The triage nurse in the Emergency Department noted that the man denied pins and needles in his limbs, but had felt he could not move his limbs after the accident. Following triage, he was seen by a senior house officer. The senior house officer recorded the man's current symptoms in the clinical notes, but he did not record the man's earlier transient quadriplegia. The senior house officer requested X-rays of the man's cervical spine, thoracic spine and shoulder. The X-rays were reviewed by the senior house officer and a senior medical officer. Both doctors noted that the cervical spine X-rays were incomplete. However, after examination they determined that the man had no clinical signs of a cervical spinal cord injury. The man was discharged with prescriptions for pain medication and told to come back if the pain worsened or did not improve. Following discharge, the man experienced a number of adverse effects from the accident. During the course of subsequent treatment, medical investigation revealed that the man had suffered a spinal cord injury from the accident.
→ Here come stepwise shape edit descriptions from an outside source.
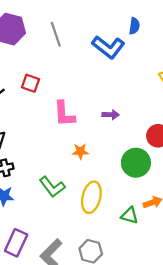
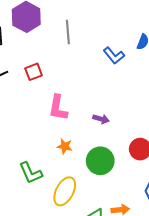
blue L-shape: (108, 47) -> (114, 56), size x0.7
red square: (31, 83) -> (34, 72), turned 36
green circle: (136, 163) -> (100, 161), moved

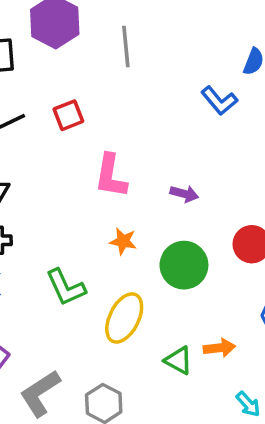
blue L-shape: (114, 56) -> (219, 101), moved

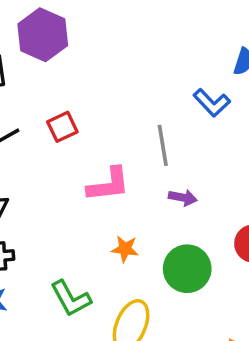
gray line: (126, 46) -> (163, 145), moved
pink L-shape: (111, 176) -> (108, 185), turned -102

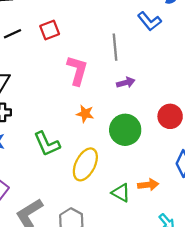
pink L-shape: (108, 185) -> (77, 70), turned -72
purple arrow: (183, 198) -> (126, 83), turned -30

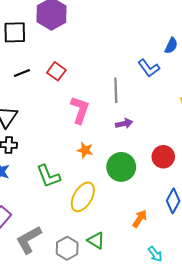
red square: (50, 30) -> (56, 71), turned -36
orange arrow: (148, 185) -> (140, 219), turned -54
green triangle: (121, 193) -> (96, 240), moved

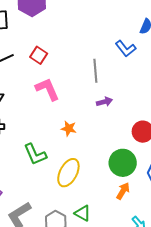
pink L-shape: (80, 110) -> (47, 89), moved, turned -40
green circle: (121, 167) -> (123, 163), moved

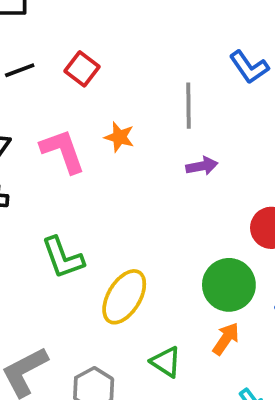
pink L-shape: (47, 89) -> (63, 151), moved
orange star: (69, 128) -> (119, 137), moved
green triangle: (83, 213) -> (166, 362), moved

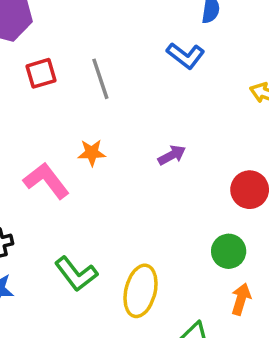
red square: (82, 69) -> (41, 73), moved, turned -36
gray line: (188, 106) -> (100, 79), moved
green circle: (229, 285) -> (229, 251), size x0.7

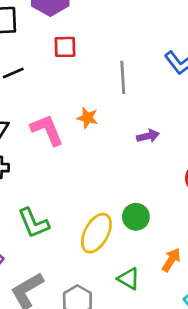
gray line: (100, 79) -> (123, 77), moved
green circle: (229, 251) -> (136, 217), moved
green L-shape: (76, 274) -> (33, 223), moved

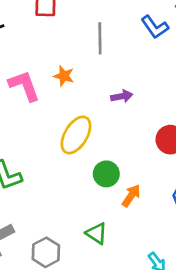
yellow ellipse: (96, 233) -> (76, 135), moved
orange arrow: (171, 260) -> (131, 196), moved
As the senior doctor with overall responsibility for the man's care and management, the senior medical officer made a decision to discharge the man without sufficient information about his condition, including his history of transient quadriplegia, and without adequate views of his cervical spine X-ray. Furthermore, she did not provide the man with head injury advice on discharge. Accordingly, the senior medical officer failed to provide services to the man with reasonable care and skill and breached Right 4(1).

Adverse comment was made about the senior house officer's failure to take an adequate history from the man. The documentation the senior house officer completed on the senior medical officer's behalf did not include all relevant information, as it should have. In addition, adverse comment was made about the ambulance crew's failure to record the man's transient quadriplegia.

It was held that the district health board did not breach the Code.